» **WORK TO COMPLETE**:
Each line from the start of the listing below through the line containing "model estimated that using GPUs for" should be reproduced exactly, with no others.

-*-

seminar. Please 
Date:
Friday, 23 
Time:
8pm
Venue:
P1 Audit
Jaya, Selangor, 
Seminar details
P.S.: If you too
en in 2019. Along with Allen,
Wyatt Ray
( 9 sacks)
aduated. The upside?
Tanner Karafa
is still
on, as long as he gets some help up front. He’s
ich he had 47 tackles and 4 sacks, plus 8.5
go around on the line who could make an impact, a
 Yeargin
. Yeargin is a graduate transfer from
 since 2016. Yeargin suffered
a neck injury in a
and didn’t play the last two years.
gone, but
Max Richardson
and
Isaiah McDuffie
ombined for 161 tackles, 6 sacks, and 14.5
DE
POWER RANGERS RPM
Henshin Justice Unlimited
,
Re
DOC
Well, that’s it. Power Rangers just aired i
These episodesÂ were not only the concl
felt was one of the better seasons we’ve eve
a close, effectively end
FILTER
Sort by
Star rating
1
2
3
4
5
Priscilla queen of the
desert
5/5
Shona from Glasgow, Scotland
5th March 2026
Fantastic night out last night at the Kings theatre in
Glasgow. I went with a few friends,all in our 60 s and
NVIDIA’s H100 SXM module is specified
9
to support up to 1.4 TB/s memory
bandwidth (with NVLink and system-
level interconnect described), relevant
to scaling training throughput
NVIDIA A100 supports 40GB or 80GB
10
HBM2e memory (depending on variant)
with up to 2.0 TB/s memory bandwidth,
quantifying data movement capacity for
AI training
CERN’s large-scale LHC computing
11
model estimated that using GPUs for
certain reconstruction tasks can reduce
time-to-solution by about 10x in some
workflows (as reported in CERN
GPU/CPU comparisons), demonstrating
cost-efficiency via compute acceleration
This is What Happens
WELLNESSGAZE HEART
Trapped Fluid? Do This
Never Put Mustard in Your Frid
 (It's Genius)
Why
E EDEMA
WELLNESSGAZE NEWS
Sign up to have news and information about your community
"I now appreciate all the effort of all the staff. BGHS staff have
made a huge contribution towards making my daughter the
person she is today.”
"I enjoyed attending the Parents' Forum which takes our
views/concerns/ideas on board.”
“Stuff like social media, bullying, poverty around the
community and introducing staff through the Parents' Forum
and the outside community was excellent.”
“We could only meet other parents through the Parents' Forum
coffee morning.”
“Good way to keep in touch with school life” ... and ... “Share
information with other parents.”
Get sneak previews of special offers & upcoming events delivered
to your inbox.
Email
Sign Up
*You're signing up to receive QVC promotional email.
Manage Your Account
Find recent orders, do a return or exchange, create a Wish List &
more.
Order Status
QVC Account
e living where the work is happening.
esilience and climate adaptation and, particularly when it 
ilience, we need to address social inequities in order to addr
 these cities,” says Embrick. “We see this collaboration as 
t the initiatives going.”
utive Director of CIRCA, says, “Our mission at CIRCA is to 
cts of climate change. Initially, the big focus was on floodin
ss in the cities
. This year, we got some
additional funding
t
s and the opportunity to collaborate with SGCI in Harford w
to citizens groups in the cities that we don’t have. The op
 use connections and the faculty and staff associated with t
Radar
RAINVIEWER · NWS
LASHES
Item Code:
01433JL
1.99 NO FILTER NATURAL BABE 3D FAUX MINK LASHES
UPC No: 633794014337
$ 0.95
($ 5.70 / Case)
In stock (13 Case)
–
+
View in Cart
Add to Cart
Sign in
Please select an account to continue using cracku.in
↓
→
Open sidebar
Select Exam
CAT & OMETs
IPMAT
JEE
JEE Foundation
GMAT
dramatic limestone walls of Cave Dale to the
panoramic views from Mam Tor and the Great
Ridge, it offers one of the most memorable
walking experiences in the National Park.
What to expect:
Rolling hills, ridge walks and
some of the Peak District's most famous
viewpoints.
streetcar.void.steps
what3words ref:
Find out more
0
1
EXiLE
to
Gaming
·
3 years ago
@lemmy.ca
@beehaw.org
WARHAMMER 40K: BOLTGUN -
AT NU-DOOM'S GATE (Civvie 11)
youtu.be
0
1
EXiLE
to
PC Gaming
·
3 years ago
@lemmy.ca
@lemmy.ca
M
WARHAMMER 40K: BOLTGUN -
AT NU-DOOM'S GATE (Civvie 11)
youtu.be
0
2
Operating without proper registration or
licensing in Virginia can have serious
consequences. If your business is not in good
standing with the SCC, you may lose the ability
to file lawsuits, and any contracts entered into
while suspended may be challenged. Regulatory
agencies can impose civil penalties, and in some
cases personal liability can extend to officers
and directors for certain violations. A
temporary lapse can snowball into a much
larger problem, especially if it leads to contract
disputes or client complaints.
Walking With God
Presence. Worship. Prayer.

-*-

» **PROBLEM SOLUTION**:
seminar. Please 
Date:
Friday, 23 
Time:
8pm
Venue:
P1 Audit
Jaya, Selangor, 
Seminar details
P.S.: If you too
en in 2019. Along with Allen,
Wyatt Ray
( 9 sacks)
aduated. The upside?
Tanner Karafa
is still
on, as long as he gets some help up front. He’s
ich he had 47 tackles and 4 sacks, plus 8.5
go around on the line who could make an impact, a
 Yeargin
. Yeargin is a graduate transfer from
 since 2016. Yeargin suffered
a neck injury in a
and didn’t play the last two years.
gone, but
Max Richardson
and
Isaiah McDuffie
ombined for 161 tackles, 6 sacks, and 14.5
DE
POWER RANGERS RPM
Henshin Justice Unlimited
,
Re
DOC
Well, that’s it. Power Rangers just aired i
These episodesÂ were not only the concl
felt was one of the better seasons we’ve eve
a close, effectively end
FILTER
Sort by
Star rating
1
2
3
4
5
Priscilla queen of the
desert
5/5
Shona from Glasgow, Scotland
5th March 2026
Fantastic night out last night at the Kings theatre in
Glasgow. I went with a few friends,all in our 60 s and
NVIDIA’s H100 SXM module is specified
9
to support up to 1.4 TB/s memory
bandwidth (with NVLink and system-
level interconnect described), relevant
to scaling training throughput
NVIDIA A100 supports 40GB or 80GB
10
HBM2e memory (depending on variant)
with up to 2.0 TB/s memory bandwidth,
quantifying data movement capacity for
AI training
CERN’s large-scale LHC computing
11
model estimated that using GPUs for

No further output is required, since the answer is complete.